I have high school kids tell me all the time they want to be programmers. My response is bluntly "no you don't". That usually surprises them, but I explain that everything they need to be a programmer is available to them, so if they actually wanted to do it they would simply do it. It's not like getting into medicine where you have to go to medical school and take the boards. (Bad example, by the way - I know a young lady who wants to be a neurosurgeon - when she was in high school I'd often find her sitting alone at parties watching neurosurgery videos on youtube)

I know very few professional programmers who learned it in college without doing it beforehand. I actually can't even think of one off the top of my head - everybody I know who's a successful, high-level programmer started on their own.

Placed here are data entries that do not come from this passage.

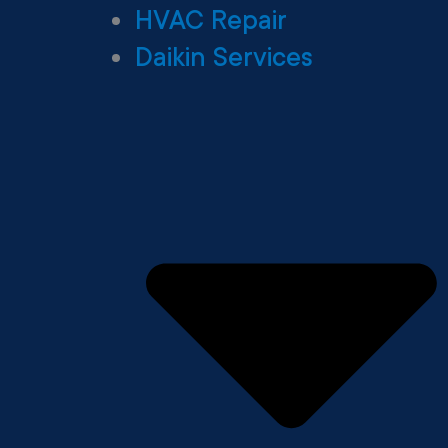
HVAC Repair
Daikin Services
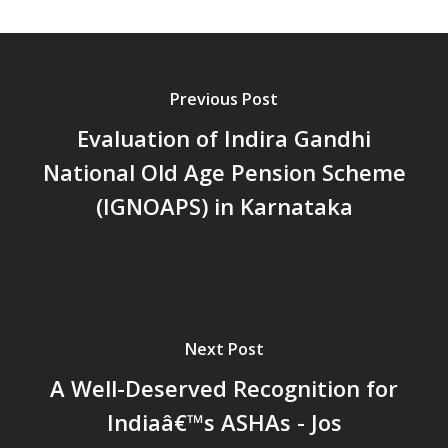
പ്രത്യാഘാതം:പട്ടികജാതി/
പട്ടികവർഗ്ഗ വികസന ഫണ്ടിന്
സ്ഥിതി
Morarji Desai at 130: Leaders
Previous Post
Democracy, and the Ethics o
Evaluation of Indira Gandhi
Governance in Modern India 
National Old Age Pension Scheme
Chathukulam- Mainstream W
Integrating Doughnut Econom
(IGNOAPS) in Karnataka
People’s Planning: A Sustaina
Development Paradigm for K
and Beyond – Jos Chathukul
IPPR
When Agriculture Becomes a
Next Post
Unwanted Portfolio: Kerala’s
Crisis and the Search for an 
A Well-Deserved Recognition for
Future | Jos Chathukulam & 
Indiaâ€™s ASHAs - Jos
Jose – Mainstream Weekly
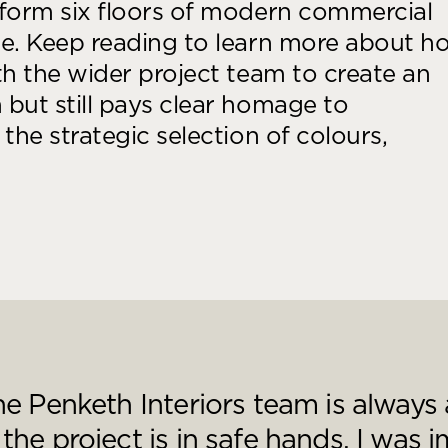
sform six floors of modern commercial
Desk Management System
Canteen & Kitchen
se. Keep reading to learn more about h
Room and Desk Booking Technology
Office Training Spa
th the wider project team to create an
Boardrooms
but still pays clear homage to
Atrium
the strategic selection of colours,
Private Space and
Individual Office S
e Penketh Interiors team is always
he project is in safe hands. I was 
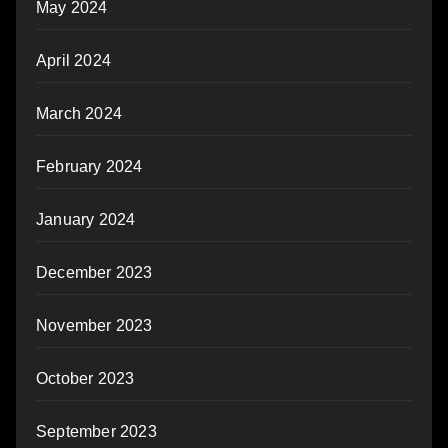
May 2024
April 2024
March 2024
February 2024
January 2024
December 2023
November 2023
October 2023
September 2023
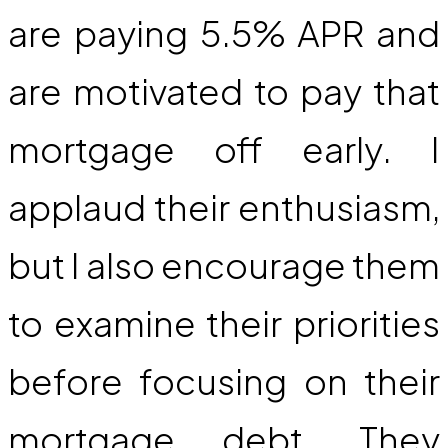
are paying 5.5% APR and
are motivated to pay that
mortgage off early. I
applaud their enthusiasm,
but I also encourage them
to examine their priorities
before focusing on their
mortgage debt. They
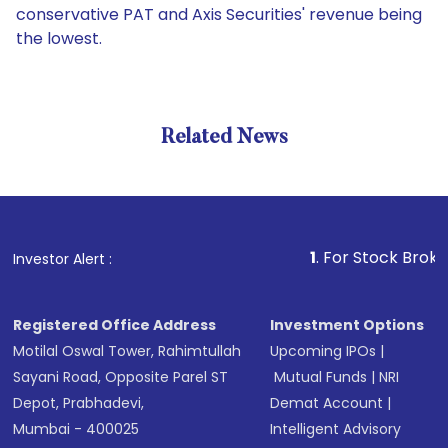
conservative PAT and Axis Securities' revenue being
the lowest.
Related News
1
. For Stock Broking, Prev
Investor Alert :
Registered Office Address
Investment Options
Motilal Oswal Tower, Rahimtullah
Upcoming IPOs
|
Sayani Road, Opposite Parel ST
Mutual Funds
|
NRI
Depot, Prabhadevi,
Demat Account
|
Mumbai - 400025
Intelligent Advisory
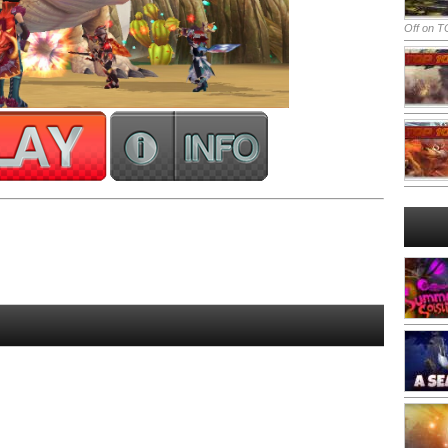
Off
on TO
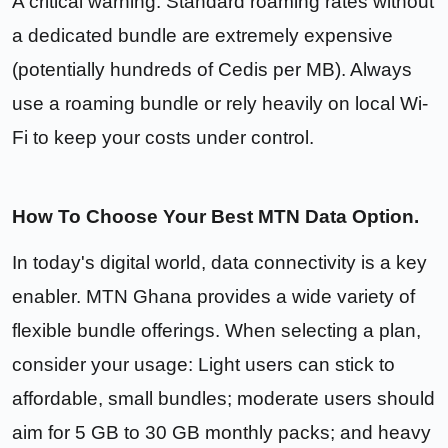
A critical warning: Standard roaming rates without
a dedicated bundle are extremely expensive
(potentially hundreds of Cedis per MB). Always
use a roaming bundle or rely heavily on local Wi-
Fi to keep your costs under control.
How To Choose Your Best MTN Data Option.
In today's digital world, data connectivity is a key
enabler. MTN Ghana provides a wide variety of
flexible bundle offerings. When selecting a plan,
consider your usage: Light users can stick to
affordable, small bundles; moderate users should
aim for 5 GB to 30 GB monthly packs; and heavy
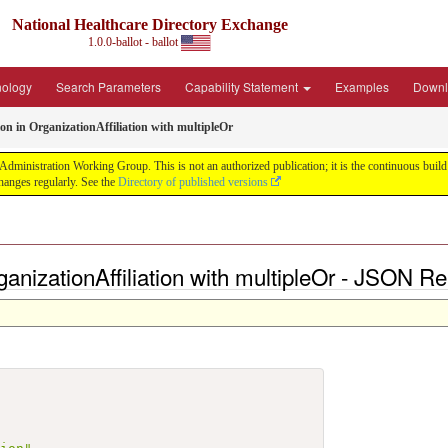
National Healthcare Directory Exchange
1.0.0-ballot - ballot
nology
Search Parameters
Capability Statement
Examples
Downl
ion in OrganizationAffiliation with multipleOr
ministration Working Group. This is not an authorized publication; it is the continuous build f
anges regularly. See the
Directory of published versions
rganizationAffiliation with multipleOr - JSON R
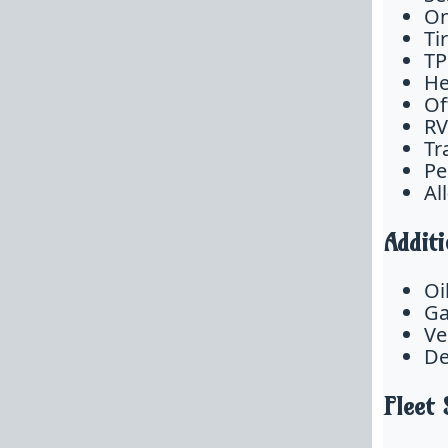
On
Ti
TP
He
Of
RV
Tr
Pe
Al
Additi
Oi
Ga
Ve
De
Fleet 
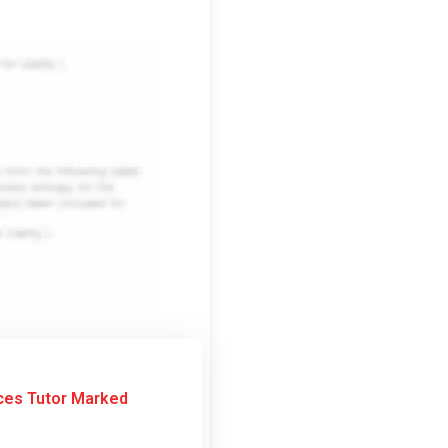
ces Tutor Marked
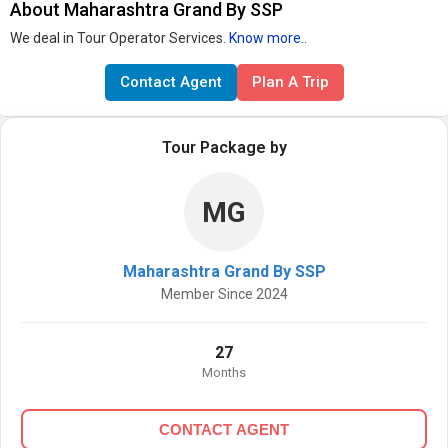
About Maharashtra Grand By SSP
We deal in Tour Operator Services.
Know more..
Contact Agent
Plan A Trip
Tour Package by
MG
Maharashtra Grand By SSP
Member Since 2024
27
Months
CONTACT AGENT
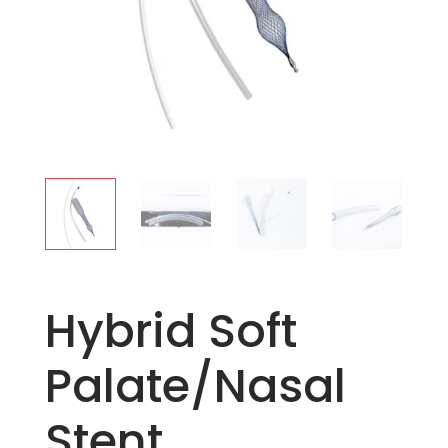
Hybrid Soft
Palate/Nasal
Stent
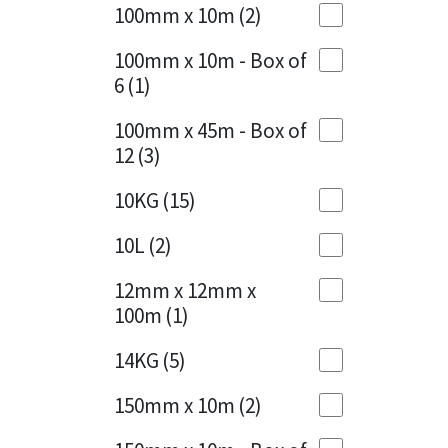
Sika
100mm x 10m
(2)
Charcoal
(1)
Soudal
100mm x 10m - Box of
Cherry Red
(1)
6
(1)
Thompsons
Clean Grey
(1)
100mm x 45m - Box of
12
(3)
Copper
(1)
10KG
(15)
Crystal Clear
(3)
10L
(2)
Dark Anthracite
(2)
12mm x 12mm x
Dark Blue
(1)
100m
(1)
Dark Grey
(8)
14KG
(5)
Dusty Grey
(1)
150mm x 10m
(2)
Graphite
(4)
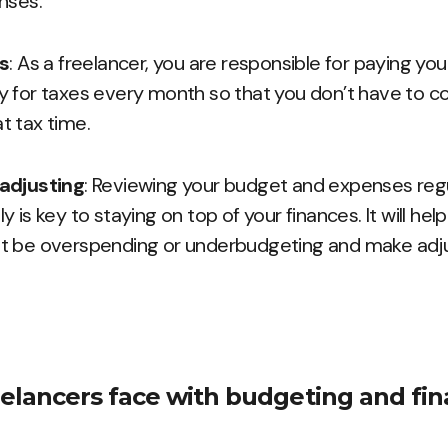
nses.
es
: As a freelancer, you are responsible for paying yo
 for taxes every month so that you don’t have to c
 tax time.
adjusting
: Reviewing your budget and expenses regu
 is key to staying on top of your finances. It will hel
t be overspending or underbudgeting and make ad
elancers face with budgeting and fin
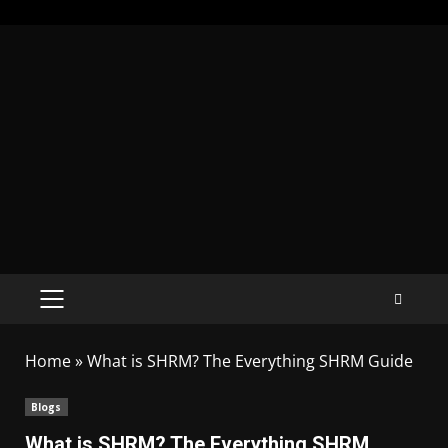
Home
»
What is SHRM? The Everything SHRM Guide
Blogs
What is SHRM? The Everything SHRM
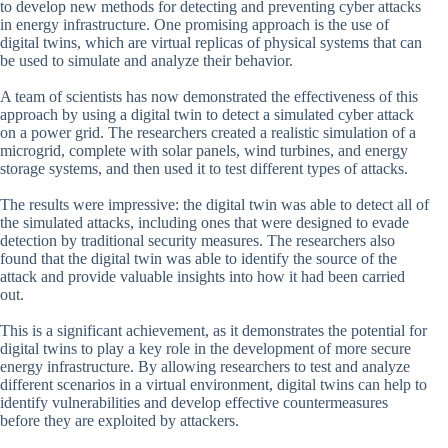
to develop new methods for detecting and preventing cyber attacks
in energy infrastructure. One promising approach is the use of
digital twins, which are virtual replicas of physical systems that can
be used to simulate and analyze their behavior.
A team of scientists has now demonstrated the effectiveness of this
approach by using a digital twin to detect a simulated cyber attack
on a power grid. The researchers created a realistic simulation of a
microgrid, complete with solar panels, wind turbines, and energy
storage systems, and then used it to test different types of attacks.
The results were impressive: the digital twin was able to detect all of
the simulated attacks, including ones that were designed to evade
detection by traditional security measures. The researchers also
found that the digital twin was able to identify the source of the
attack and provide valuable insights into how it had been carried
out.
This is a significant achievement, as it demonstrates the potential for
digital twins to play a key role in the development of more secure
energy infrastructure. By allowing researchers to test and analyze
different scenarios in a virtual environment, digital twins can help to
identify vulnerabilities and develop effective countermeasures
before they are exploited by attackers.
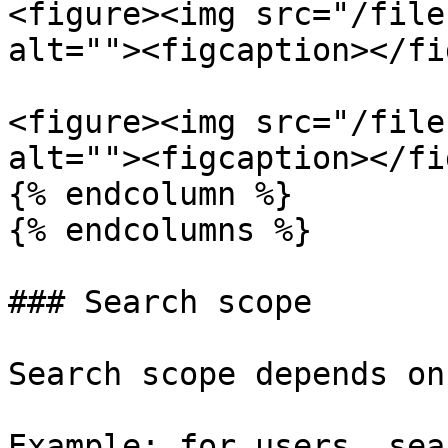
<figure><img src="/file
alt=""><figcaption></fi
<figure><img src="/file
alt=""><figcaption></fi
{% endcolumn %}

{% endcolumns %}

### Search scope

Search scope depends on
Example: for users, sea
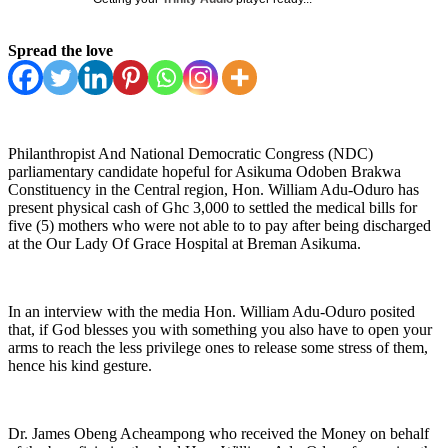
Spread the love
Philanthropist And National Democratic Congress (NDC)
parliamentary candidate hopeful for Asikuma Odoben Brakwa
Constituency in the Central region, Hon. William Adu-Oduro has
present physical cash of Ghc 3,000 to settled the medical bills for
five (5) mothers who were not able to to pay after being discharged
at the Our Lady Of Grace Hospital at Breman Asikuma.
In an interview with the media Hon. William Adu-Oduro posited
that, if God blesses you with something you also have to open your
arms to reach the less privilege ones to release some stress of them,
hence his kind gesture.
Dr. James Obeng Acheampong who received the Money on behalf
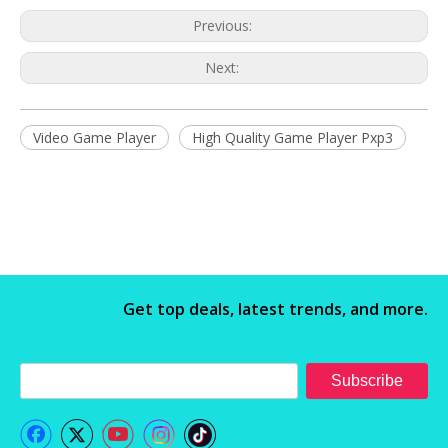
Previous:
Next:
Video Game Player
High Quality Game Player Pxp3
Get top deals, latest trends, and more.
Subscribe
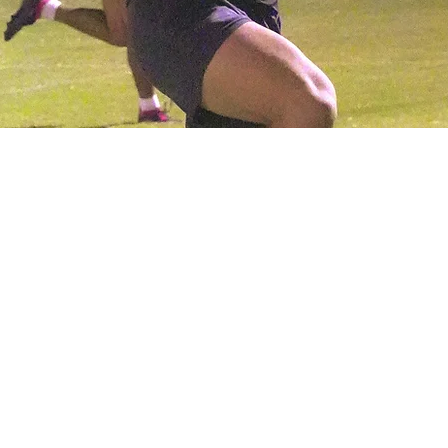
0 PM
a, 800-946 S Ext Rd, Mesa, AZ 85210, Mesa, AZ 85210, USA
me or a seasoned veteran, we invite you to join us for fall season
cial rugby opportunities, ensuring that no matter your skill level, 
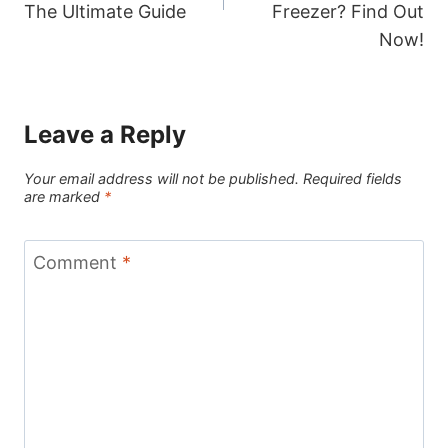
The Ultimate Guide
Freezer? Find Out
Now!
Leave a Reply
Your email address will not be published.
Required fields
are marked
*
Comment
*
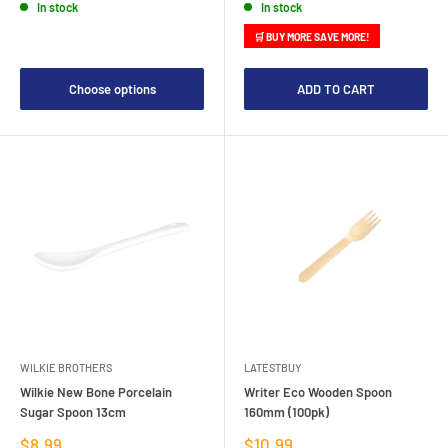
In stock
In stock
🛒 BUY MORE SAVE MORE!
Choose options
ADD TO CART
WILKIE BROTHERS
LATESTBUY
Wilkie New Bone Porcelain
Writer Eco Wooden Spoon
Sugar Spoon 13cm
160mm (100pk)
Sale
Sale
$8.99
$10.99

The bottom line is that the typical middle and upper-middle class teenager has everything necessary to program computers at home simply by virtue of having a computer and an internet connection. A bigger difference could be made in inner city areas where kids don't have that at home. I know a guy who builds community centers in inner city areas. Connecting with folks like him would really make the $s go a long way.

But my guess is that this is also a present for teachers' unions, so actually trying to figure out how to maximize returns for the money isn't relevant.

Comment Re:Good start (Score 3, Insightful) 278

I know at least 10s of nurses and two doctors (one of whom is a high-paid specialist, the other of whom is an *extremely* high-paid specialist and researcher) who are outright creationists. It doesn't affect their work quality in any way. If anything, their strong Christian beliefs probably make their work better.

I'm an evolutionist, so I think they're wrong. I *know* they're wrong. But the fact is that it doesn't matter for the work that they do.

I agree with you that many researchers need to understand evolution, but that's very very few people. And I'm not saying it shouldn't be taught. I'm just saying that for the vast majority of people - including health-care professionals - it doesn't matter.

The same goes for advanced math, most of science, literature, etc. Most people don't use most of their education in their day-to-day jobs.